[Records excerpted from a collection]
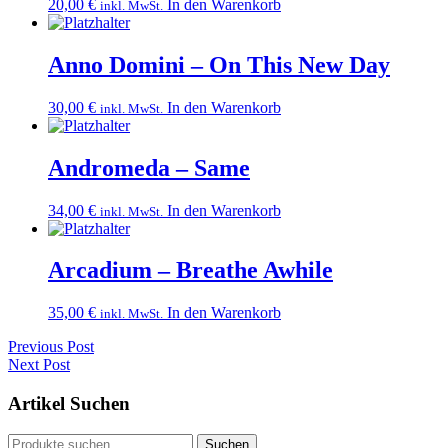
20,00
€
In den Warenkorb
inkl. MwSt.
Anno Domini – On This New Day
30,00
€
In den Warenkorb
inkl. MwSt.
Andromeda – Same
34,00
€
In den Warenkorb
inkl. MwSt.
Arcadium – Breathe Awhile
35,00
€
In den Warenkorb
inkl. MwSt.
Post
Previous Post
Previous
Next Post
navigation
post:
Next
Post:
Artikel Suchen
Suchen
Suchen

=== Problem ===
Exactly as they appear above, write out all the entries, but not the images.

=== Response to this exercise ===
20,00
€
In den Warenkorb
inkl. MwSt.
Anno Domini – On This New Day
30,00
€
In den Warenkorb
inkl. MwSt.
Andromeda – Same
34,00
€
In den Warenkorb
inkl. MwSt.
Arcadium – Breathe Awhile
35,00
€
In den Warenkorb
inkl. MwSt.
Post
Previous Post
Previous
Next Post
navigation
post:
Next
Post:
Artikel Suchen
Suchen
Suchen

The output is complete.